ZN148 Is a Modular Synthetic Metallo-ß-Lactamase Inhibitor That Reverses Carbapenem Resistance in Gram-Negative Pathogens In Vivo.

Carbapenem-resistant Gram-negative pathogens are a critical public health threat and there is an urgent need for new treatments. Carbapenemases (ß-lactamases able to inactivate carbapenems) have been identified in both serine ß-lactamase (SBL) and metallo-ß-lactamase (MBL) families. The recent introduction of SBL carbapenemase inhibitors has provided alternative therapeutic options. Unfortunately, there are no approved inhibitors of MBL-mediated carbapenem-resistance and treatment options for infections caused by MBL-producing Gram-negatives are limited.

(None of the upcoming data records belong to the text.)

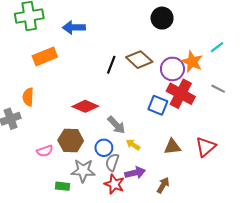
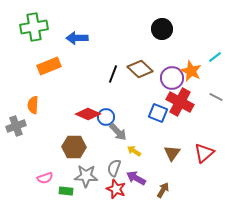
brown triangle: (172, 147) -> (172, 153), turned -48
blue circle: (104, 148) -> (106, 117), moved
pink semicircle: (45, 151) -> (45, 178), moved
purple arrow: (135, 173) -> (136, 178), turned -138

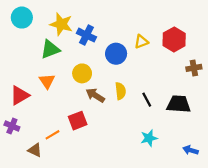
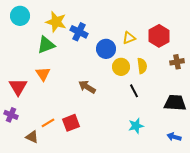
yellow circle: (82, 73) -> (121, 67), moved
yellow semicircle: (120, 91) -> (142, 66), moved
red triangle: (20, 95) -> (18, 87), turned -30
black trapezoid: (179, 104) -> (175, 103), moved
red square: (78, 121) -> (71, 123), moved

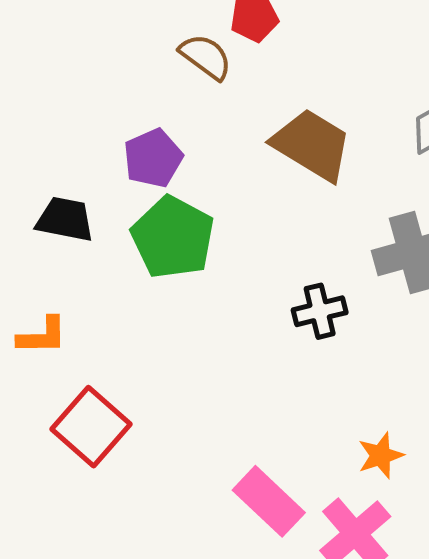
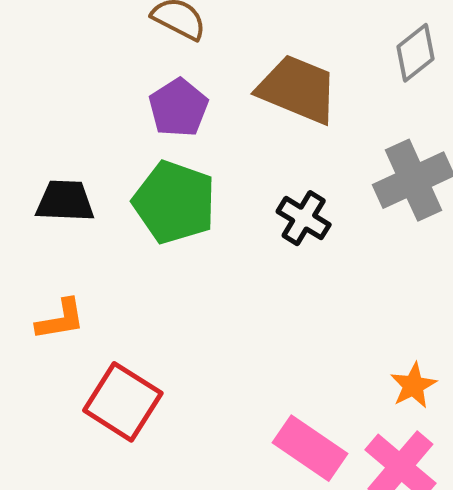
purple pentagon: (153, 158) -> (178, 108), moved
black cross: (320, 311) -> (304, 218), moved, turned -36

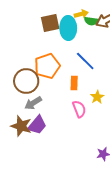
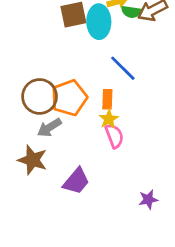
orange pentagon: (47, 66) -> (69, 98), moved
yellow star: (97, 97) -> (109, 119), moved
purple trapezoid: (37, 125) -> (76, 181), moved

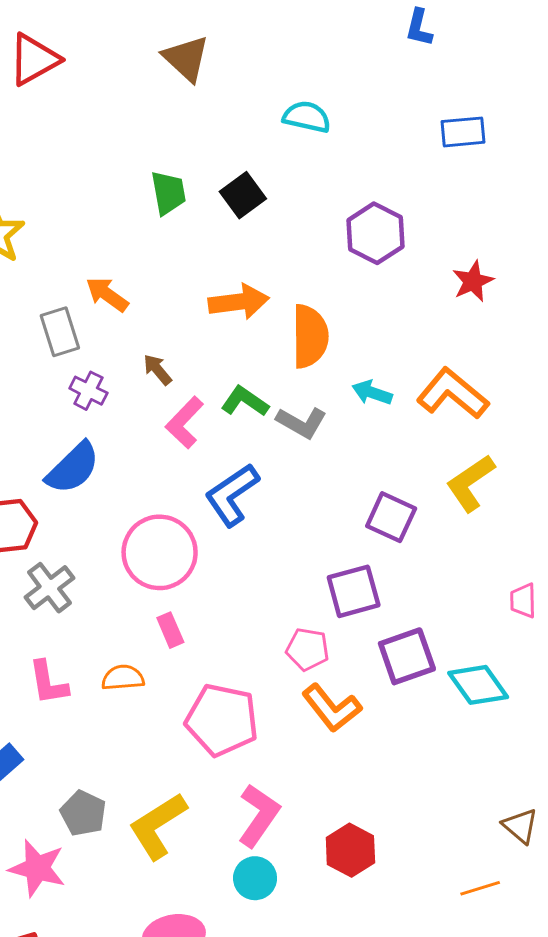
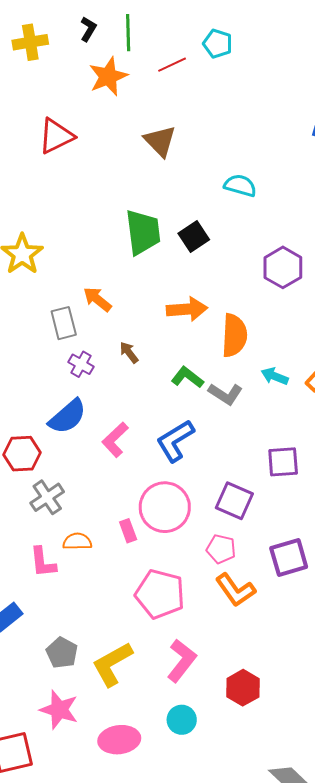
green trapezoid: (168, 193) -> (143, 232), size x1.5
pink L-shape: (185, 423) -> (115, 440), moved
purple square: (391, 517) -> (283, 462), turned -32
pink circle: (160, 552) -> (165, 507), moved
purple square: (354, 591) -> (234, 501), moved, turned 36
orange semicircle: (123, 678) -> (77, 541), moved
pink star: (37, 868) -> (59, 710), moved
cyan circle: (255, 878) -> (182, 720), moved

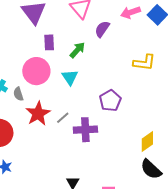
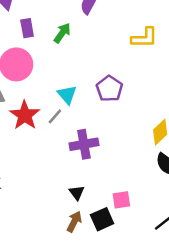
cyan triangle: (70, 77) -> (67, 95), moved
purple cross: (85, 130) -> (84, 144), moved

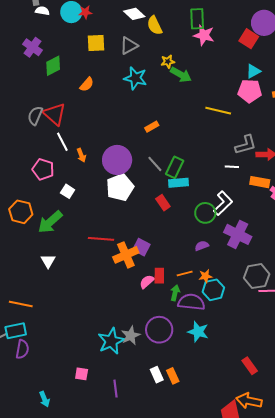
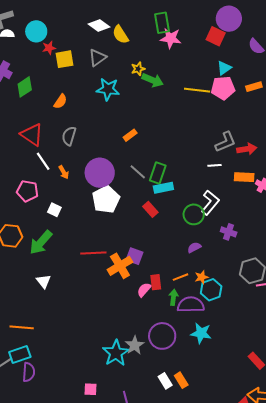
red star: (85, 12) -> (49, 48), moved
yellow line: (218, 111) -> (197, 90), moved
gray semicircle: (35, 116) -> (69, 136), moved
purple cross: (238, 234) -> (229, 232), size x0.6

Here, we present ZN148, a zinc-chelating MBL-inhibitor capable of restoring the bactericidal effect of meropenem and in vitro clinical susceptibility to carbapenems in >98% of a large international collection of MBL-producing clinical Enterobacterales strains (n = 234). Moreover, ZN148 was able to potentiate the effect of meropenem against NDM-1-producing Klebsiella pneumoniae in a murine neutropenic peritonitis model. ZN148 showed no inhibition of the human zinc-containing enzyme glyoxylase II at 500 µM, and no acute toxicity was observed in an in vivo mouse model with cumulative dosages up to 128 mg/kg. Biochemical analysis showed a time-dependent inhibition of MBLs by ZN148 and removal of zinc ions from the active site. Addition of exogenous zinc after ZN148 exposure only restored MBL activity by ∼30%, suggesting an irreversible mechanism of inhibition. Mass-spectrometry and molecular modeling indicated potential oxidation of the active site Cys221 residue. Overall, these results demonstrate the therapeutic potential of a ZN148-carbapenem combination against MBL-producing Gram-negative pathogens and that ZN148 is a highly promising MBL inhibitor that is capable of operating in a functional space not presently filled by any clinically approved compound.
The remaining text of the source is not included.